Illinois Comptroller releases $523 million for higher education


Illinois comptroller Susana Mendoza talks to faculty and members of the Carbondale community regarding concerns about healthcare and the state budget impasse Thursday, Feb. 9, 2017, at SIU’s Communications Building. (Athena Chrysanthou | @Chrysant1Athena)

By Marnie Leonard

The Illinois Comptroller’s Office began issuing overdue payments to state universities and colleges for Monetary Award Program grants and other operations, according to a Thursday press release from Comptroller Susana Mendoza.

The payments total $523 million, with $327 million going to state universities and $36 million going to community colleges for MAP grants. This marks the first release of funds to state higher education institutions in over seven months.

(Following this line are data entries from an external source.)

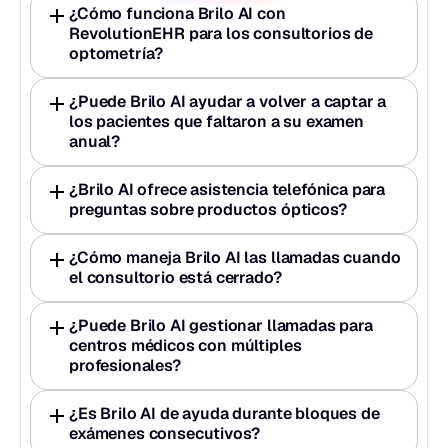
¿Cómo funciona Brilo AI con 
RevolutionEHR para los consultorios de 
optometría?
¿Puede Brilo AI ayudar a volver a captar a 
los pacientes que faltaron a su examen 
anual?
¿Brilo AI ofrece asistencia telefónica para 
preguntas sobre productos ópticos?
¿Cómo maneja Brilo AI las llamadas cuando 
el consultorio está cerrado?
¿Puede Brilo AI gestionar llamadas para 
centros médicos con múltiples 
profesionales?
¿Es Brilo AI de ayuda durante bloques de 
exámenes consecutivos?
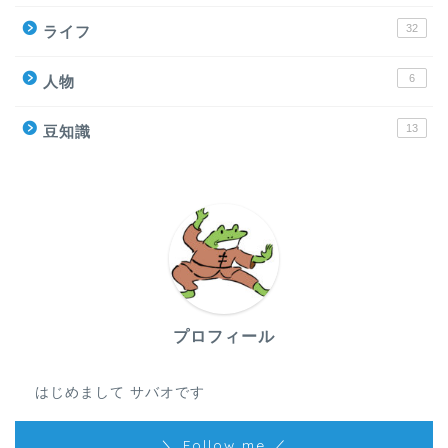
32
ライフ
6
人物
13
豆知識
プロフィール
はじめまして サバオです
＼ Follow me ／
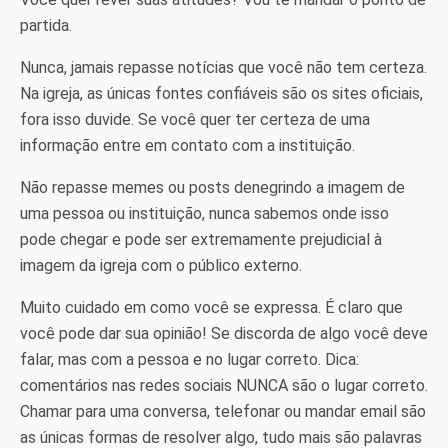
partida.
Nunca, jamais repasse notícias que você não tem certeza.
Na igreja, as únicas fontes confiáveis são os sites oficiais,
fora isso duvide. Se você quer ter certeza de uma
informação entre em contato com a instituição.
Não repasse memes ou posts denegrindo a imagem de
uma pessoa ou instituição, nunca sabemos onde isso
pode chegar e pode ser extremamente prejudicial à
imagem da igreja com o público externo.
Muito cuidado em como você se expressa. É claro que
você pode dar sua opinião! Se discorda de algo você deve
falar, mas com a pessoa e no lugar correto. Dica:
comentários nas redes sociais NUNCA são o lugar correto.
Chamar para uma conversa, telefonar ou mandar email são
as únicas formas de resolver algo, tudo mais são palavras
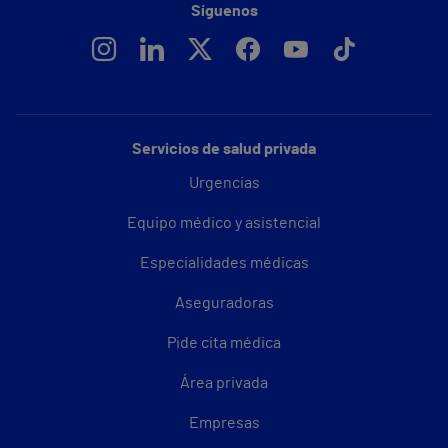
Síguenos
Servicios de salud privada
Urgencias
Equipo médico y asistencial
Especialidades médicas
Aseguradoras
Pide cita médica
Área privada
Empresas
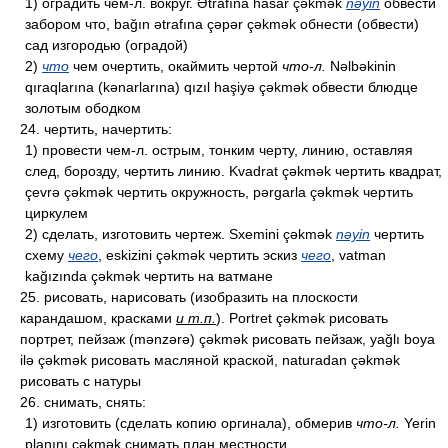
1) оградить чем-л. вокруг. Ətrafına hasar çəkmək
nəyin
обвести
забором что, bağın ətrafına çəpər çəkmək обнести (обвести)
сад изгородью (оградой)
2)
что
чем очертить, окаймить чертой
что-л.
Nəlbəkinin
qıraqlarına (kənarlarına) qızıl haşiyə çəkmək обвести блюдце
золотым ободком
24. чертить, начертить:
1) провести чем-л. острым, тонким черту, линию, оставляя
след, борозду, чертить линию. Kvadrat çəkmək чертить квадрат,
çevrə çəkmək чертить окружность, pərgarla çəkmək чертить
циркулем
2) сделать, изготовить чертеж. Sxemini çəkmək
nəyin
чертить
схему
чего
, eskizini çəkmək чертить эскиз
чего
, vatman
kağızında çəkmək чертить на ватмане
25. рисовать, нарисовать (изобразить на плоскости
карандашом, красками
и т.п.
). Portret çəkmək рисовать
портрет, пейзаж (mənzərə) çəkmək рисовать пейзаж, yağlı boya
ilə çəkmək рисовать масляной краской, naturadan çəkmək
рисовать с натуры
26. снимать, снять:
1) изготовить (сделать копию оргинала), обмерив
что-л.
Yerin
planını çəkmək снимать план местности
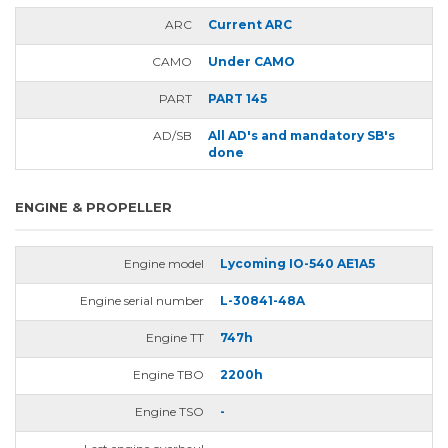
ARC
Current ARC
CAMO
Under CAMO
PART
PART 145
AD/SB
All AD's and mandatory SB's
done
ENGINE & PROPELLER
Engine model
Lycoming IO-540 AE1A5
Engine serial number
L-30841-48A
Engine TT
747h
Engine TBO
2200h
Engine TSO
-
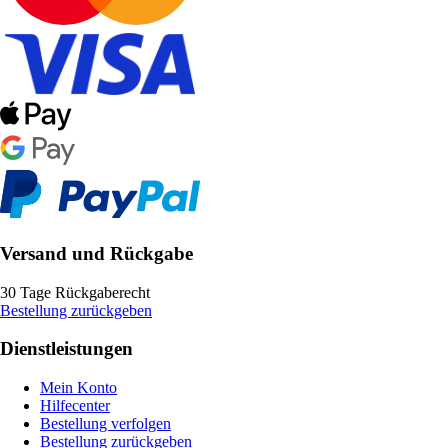
Versand und Rückgabe
30 Tage Rückgaberecht
Bestellung zurückgeben
Dienstleistungen
Mein Konto
Hilfecenter
Bestellung verfolgen
Bestellung zurückgeben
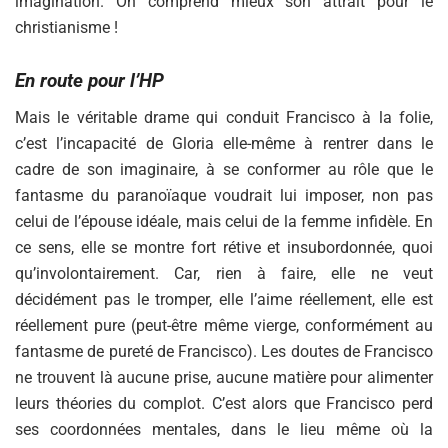
imagination. On comprend mieux son attrait pour le
christianisme !
En route pour l’HP
Mais le véritable drame qui conduit Francisco à la folie,
c’est l’incapacité de Gloria elle-même à rentrer dans le
cadre de son imaginaire, à se conformer au rôle que le
fantasme du paranoïaque voudrait lui imposer, non pas
celui de l’épouse idéale, mais celui de la femme infidèle. En
ce sens, elle se montre fort rétive et insubordonnée, quoi
qu’involontairement. Car, rien à faire, elle ne veut
décidément pas le tromper, elle l’aime réellement, elle est
réellement pure (peut-être même vierge, conformément au
fantasme de pureté de Francisco). Les doutes de Francisco
ne trouvent là aucune prise, aucune matière pour alimenter
leurs théories du complot. C’est alors que Francisco perd
ses coordonnées mentales, dans le lieu même où la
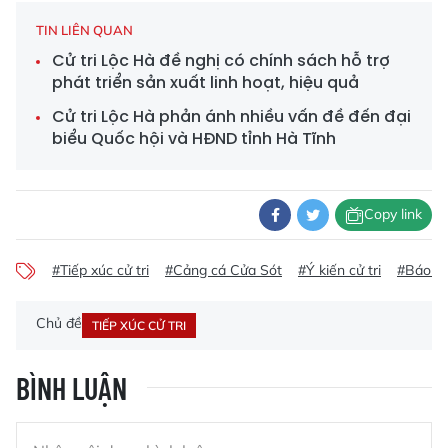
TIN LIÊN QUAN
Cử tri Lộc Hà đề nghị có chính sách hỗ trợ
phát triển sản xuất linh hoạt, hiệu quả
Cử tri Lộc Hà phản ánh nhiều vấn đề đến đại
biểu Quốc hội và HĐND tỉnh Hà Tĩnh
Copy link
#Tiếp xúc cử tri
#Cảng cá Cửa Sót
#Ý kiến cử tri
#Báo mớ
Chủ đề
TIẾP XÚC CỬ TRI
BÌNH LUẬN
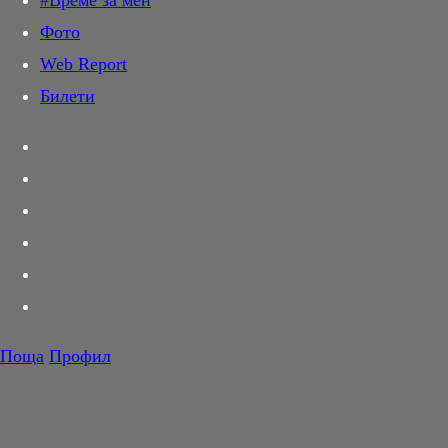
#Време за мен
Дай лапа
Фото
Любов и секс
Web Report
Шопинг
Билети
PR Zone
Разговори за съня
Тествахме за вас...
Вкусотии
Корнер
Футбол
Тенис
Волейбол
Поща
Профил
Баскетбол
F1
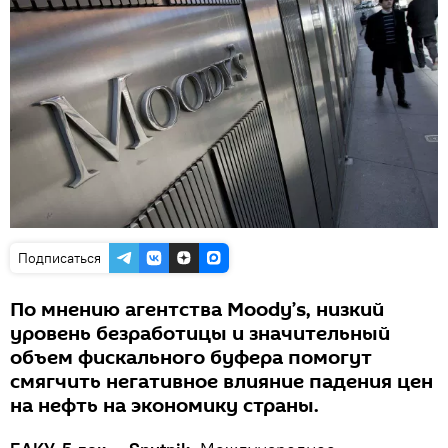
Подписаться
По мнению агентства Moody’s, низкий
уровень безработицы и значительный
объем фискального буфера помогут
смягчить негативное влияние падения цен
на нефть на экономику страны.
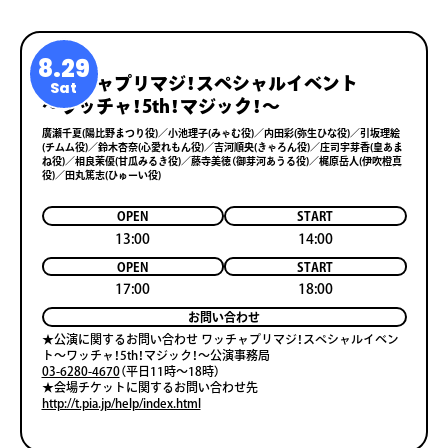
8.29
ワッチャプリマジ！スペシャルイベント
Sat
〜ワッチャ！5th！マジック！〜
廣瀬千夏(陽⽐野まつり役)／⼩池理⼦(みゃむ役)／内⽥彩(弥⽣ひな役)／引坂理絵
(チムム役)／鈴⽊杏奈(⼼愛れもん役)／吉河順央(きゃろん役)／庄司宇芽⾹(皇あま
ね役)／相良茉優(⽢⽠みるき役)／藤寺美徳（御芽河あうる役)／梶原岳⼈(伊吹橙真
役)／⽥丸篤志(ひゅーい役)
OPEN
START
13:00
14:00
OPEN
START
17:00
18:00
お問い合わせ
★公演に関するお問い合わせ ワッチャプリマジ！スペシャルイベン
ト〜ワッチャ！5th！マジック！〜公演事務局
03-6280-4670
（平⽇11時〜18時）
★会場チケットに関するお問い合わせ先
http://t.pia.jp/help/index.html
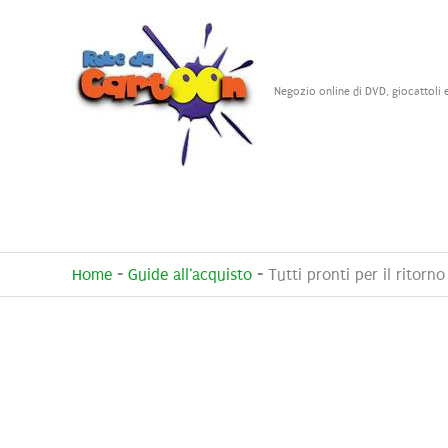
Vai
al
contenuto
Negozio online di DVD, giocattoli 
Home
-
Guide all'acquisto
-
Tutti pronti per il ritor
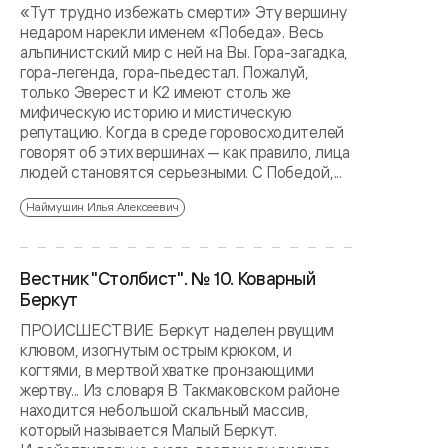
«Тут трудно избежать смерти» Эту вершину
недаром нарекли именем «Победа». Весь
альпинистский мир с ней на Вы. Гора-загадка,
гора-легенда, гора-пьедестал. Пожалуй,
только Эверест и К2 имеют столь же
мифическую историю и мистическую
репутацию. Когда в среде горовосходителей
говорят об этих вершинах — как правило, лица
людей становятся серьезными. С Победой,...
Наймушин Илья Алексеевич
Вестник "Столбист". № 10. Коварный
Беркут
ПРОИСШЕСТВИЕ Беркут наделен рвущим
клювом, изогнутым острым крюком, и
когтями, в мертвой хватке пронзающими
жертву... Из словаря В Такмаковском районе
находится небольшой скальный массив,
который называется Малый Беркут.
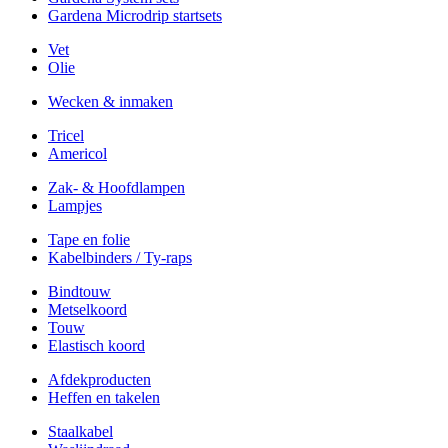
Gardena Microdrip startsets
Vet
Olie
Wecken & inmaken
Tricel
Americol
Zak- & Hoofdlampen
Lampjes
Tape en folie
Kabelbinders / Ty-raps
Bindtouw
Metselkoord
Touw
Elastisch koord
Afdekproducten
Heffen en takelen
Staalkabel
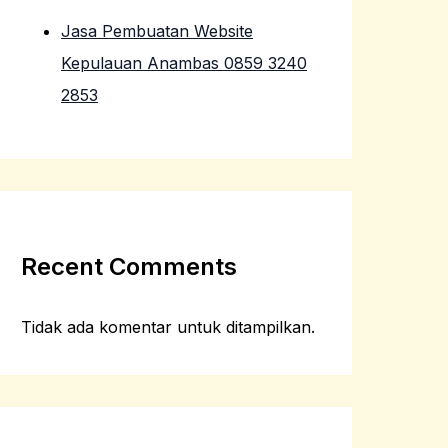
Jasa Pembuatan Website
Kepulauan Anambas 0859 3240
2853
Recent Comments
Tidak ada komentar untuk ditampilkan.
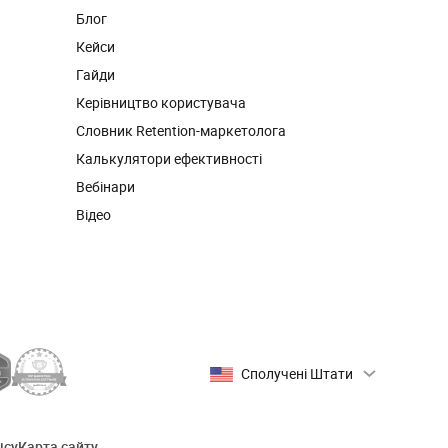
Блог
Кейси
Гайди
Керівництво користувача
Словник Retention-маркетолога
Калькулятори ефективності
Вебінари
Відео
Сполучені Штати
ісу
Карта сайту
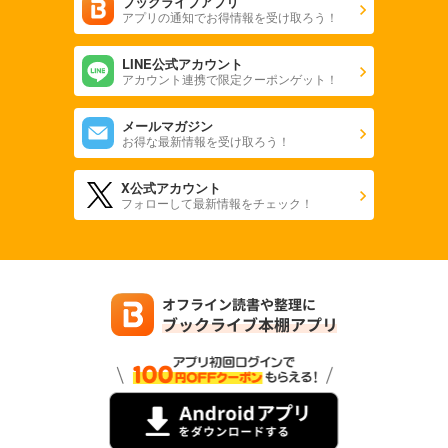
ブックライブアプリ
アプリの通知でお得情報を受け取ろう！
LINE公式アカウント
アカウント連携で限定クーポンゲット！
メールマガジン
お得な最新情報を受け取ろう！
X公式アカウント
フォローして最新情報をチェック！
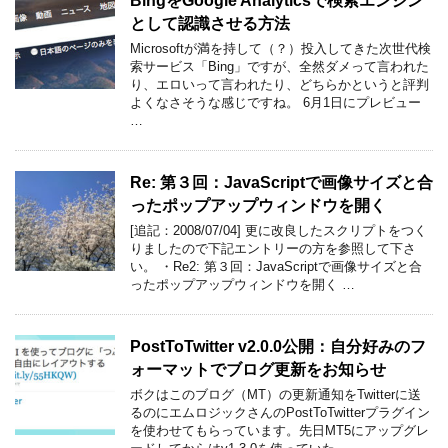
BingをGoogle Analyticsで検索エンジン
として認識させる方法
Microsoftが満を持して（？）投入してきた次世代検
索サービス「Bing」ですが、全然ダメって言われた
り、エロいって言われたり、どちらかというと評判
よくなさそうな感じですね。 6月1日にプレビュー
…
Re: 第３回：JavaScriptで画像サイズと合
ったポップアップウィンドウを開く
[追記：2008/07/04] 更に改良したスクリプトをつく
りましたので下記エントリーの方を参照して下さ
い。 ・Re2: 第３回：JavaScriptで画像サイズと合
ったポップアップウィンドウを開く …
PostToTwitter v2.0.0公開：自分好みのフ
ォーマットでブログ更新をお知らせ
ボクはこのブログ（MT）の更新通知をTwitterに送
るのにエムロジックさんのPostToTwitterプラグイン
を使わせてもらっています。先日MT5にアップグレ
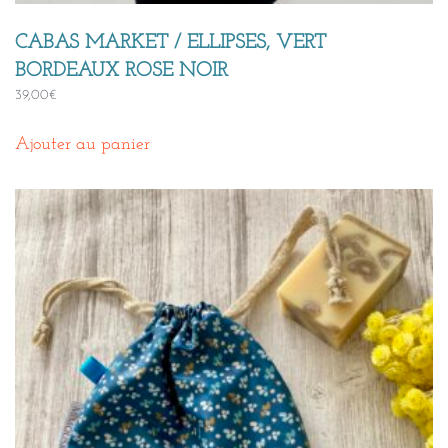
CABAS MARKET / ELLIPSES, VERT
BORDEAUX ROSE NOIR
39,00
€
Ajouter au panier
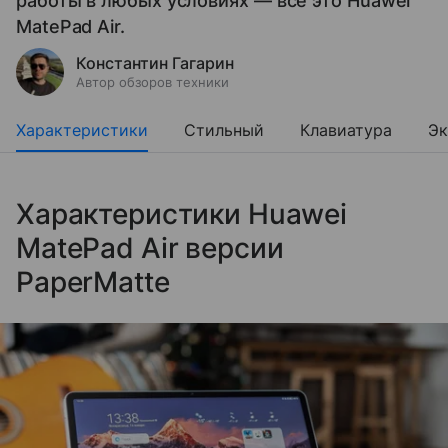
работы в любых условиях — все это Huawei
MatePad Air.
Константин Гагарин
Автор обзоров техники
Характеристики
Стильный
Клавиатура
Эк
Характеристики Huawei
MatePad Air версии
PaperMatte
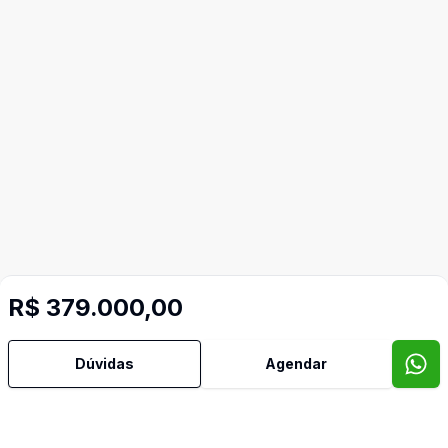
R$ 379.000,00
Dúvidas
Agendar
Imóveis semelhantes
Confira imóveis semelhantes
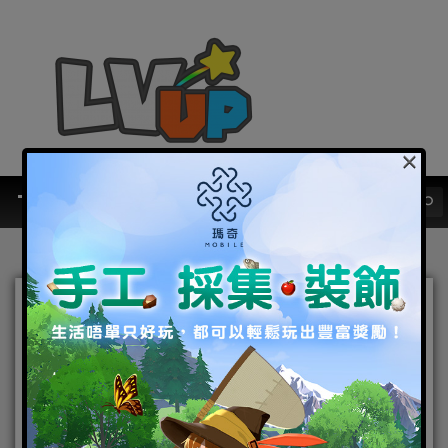
×
Android
2017最搞鬼手遊《馬的傳說》擂臺
挑戰賽、戰馬覺醒系統即將解禁
2017-03-31
|
Android
,
IOS
,
手機遊戲
,
焦點新聞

The MAP grant funding will go to about 110,000 students who qualified for the need-based awards for the 2016 to 2017 school year, according to the press release.


Last July, SIU President Randy Dunn announced SIU would fund MAP grants for both the Carbondale and Edwardsville campuses for the fall 2016 due to state funding for the program being cut.

The university pledged in October to continue that funding through the spring 2017 semester as SIU continued to operate with a temporary spending plan passed by state lawmakers in June 2016.

Dunn described the funding of the grants as a “covenant relationship between the state of Illinois and eligible students” that allows low-income students to pursue their educational goals.

When the Illinois House voted to override Gov. Bruce Rauner’s budget veto July 6, Mendoza was given the appropriation authority to release funds for higher education. The state budget provides about $1.1 billion for public colleges and universities.

The Comptroller’s Office will begin issuing another $160 million to state universities and community college for operations, the press release said.

“Our schools and our students need stability,” Mendoza said. “These desperately needed past-due payments will bring more stability to operations going into the fall semester and provide a reassurance to the accrediting and credit rating agencies that state funds are on the way.”